Cajón del Azul
Trip Ideas
Immediately west of Mallín Ahogado, 15 kilometers northwest of El Bolsón, a signed gravel road suitable only for 4WD vehicles drops steeply into the canyon of the Río Azul, which flows eastward out of the Andes before turning sharply south at the confluence with the Río Blanco.
Beyond the Arco Iris campground, where the road ends, two precarious pasarelas (pedestrian bridges) cross the rivers before the trail becomes an up-and-down hike that leads to a sheer-sided gorge. Here, beneath a sturdy log bridge, the spring runoff explodes like a cannon shot.
Just across the bridge, about 2.5 hours from the confluence, Refugio Cajón del Azul is open all year. Run by an English-speaking semi-hermit named Atilio who offers a free coffee, tea, or mate to every arrival, the refugio also offers camping (US$2.50 pp) and mattresses for overnighters (US$9 pp) in a communal dormitory. Though dark, the rustically comfortable refugio even has a water-driven turbine for electricity.
Most supplies arrive on horseback, though in summer and fall Atilio’s irrigated chacra provides fresh apples, cherries, peaches, plums, raspberries, and the like. The westbound trail continues another hour or more to Refugio El Retamal (elretamal [at] gmail [dot] com, US$9 pp).

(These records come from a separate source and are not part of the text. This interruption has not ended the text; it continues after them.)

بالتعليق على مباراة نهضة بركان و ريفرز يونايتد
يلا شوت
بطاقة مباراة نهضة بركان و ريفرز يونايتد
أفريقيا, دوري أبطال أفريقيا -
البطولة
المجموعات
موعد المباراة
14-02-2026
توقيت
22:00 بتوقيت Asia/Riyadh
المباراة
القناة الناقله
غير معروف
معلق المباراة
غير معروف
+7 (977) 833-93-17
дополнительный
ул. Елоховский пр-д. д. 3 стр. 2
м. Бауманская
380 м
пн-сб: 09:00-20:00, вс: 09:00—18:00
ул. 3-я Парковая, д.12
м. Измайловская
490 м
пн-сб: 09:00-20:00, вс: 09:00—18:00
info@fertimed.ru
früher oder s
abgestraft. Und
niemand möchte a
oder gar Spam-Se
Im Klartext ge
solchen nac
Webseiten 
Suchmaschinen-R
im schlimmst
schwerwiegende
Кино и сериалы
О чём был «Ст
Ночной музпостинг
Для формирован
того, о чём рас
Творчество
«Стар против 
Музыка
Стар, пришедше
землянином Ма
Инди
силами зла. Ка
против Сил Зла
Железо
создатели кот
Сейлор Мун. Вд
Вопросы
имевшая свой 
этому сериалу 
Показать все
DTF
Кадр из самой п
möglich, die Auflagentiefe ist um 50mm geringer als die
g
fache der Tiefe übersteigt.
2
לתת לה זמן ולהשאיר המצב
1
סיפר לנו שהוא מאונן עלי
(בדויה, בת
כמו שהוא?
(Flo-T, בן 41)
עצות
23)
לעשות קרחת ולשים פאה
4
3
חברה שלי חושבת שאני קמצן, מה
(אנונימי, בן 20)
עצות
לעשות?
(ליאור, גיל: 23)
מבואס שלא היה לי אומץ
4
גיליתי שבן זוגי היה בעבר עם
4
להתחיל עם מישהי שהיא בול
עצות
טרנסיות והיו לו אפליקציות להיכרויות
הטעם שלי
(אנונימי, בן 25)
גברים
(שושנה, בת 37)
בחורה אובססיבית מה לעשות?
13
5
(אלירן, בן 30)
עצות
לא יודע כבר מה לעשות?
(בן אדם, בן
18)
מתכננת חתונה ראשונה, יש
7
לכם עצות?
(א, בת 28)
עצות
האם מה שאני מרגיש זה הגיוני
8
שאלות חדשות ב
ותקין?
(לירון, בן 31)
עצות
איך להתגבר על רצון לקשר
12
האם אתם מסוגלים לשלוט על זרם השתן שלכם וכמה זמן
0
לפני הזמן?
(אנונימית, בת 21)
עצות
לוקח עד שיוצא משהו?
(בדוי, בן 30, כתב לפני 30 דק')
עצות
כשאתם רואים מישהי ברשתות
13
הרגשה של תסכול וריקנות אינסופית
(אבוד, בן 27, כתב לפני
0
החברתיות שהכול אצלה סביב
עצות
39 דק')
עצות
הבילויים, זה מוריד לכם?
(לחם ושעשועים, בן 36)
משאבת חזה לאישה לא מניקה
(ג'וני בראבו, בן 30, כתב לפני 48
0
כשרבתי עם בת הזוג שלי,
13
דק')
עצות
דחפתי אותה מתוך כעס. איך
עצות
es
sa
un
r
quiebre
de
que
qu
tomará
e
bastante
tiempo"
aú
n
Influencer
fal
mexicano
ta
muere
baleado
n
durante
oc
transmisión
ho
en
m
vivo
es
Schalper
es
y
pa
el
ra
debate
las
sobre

An alternative northwesterly trail from the Arco Iris trailhead dead-ends at Refugio Dedo Gordo (US$7 pp), providing access to the summit of its namesake 2,065-meter summit. Before the final climb to Refugio Cajón del Azul, a new but poorly signed trail climbs steeply southward and then drops into the drainage of the Arroyo Teno and to Refugio Hielo Azul (hieloazul [at] elbolson [dot] com, US$10 pp bunks, US$4 pp camping) This route allows overnight hikers to loop back to El Bolsón.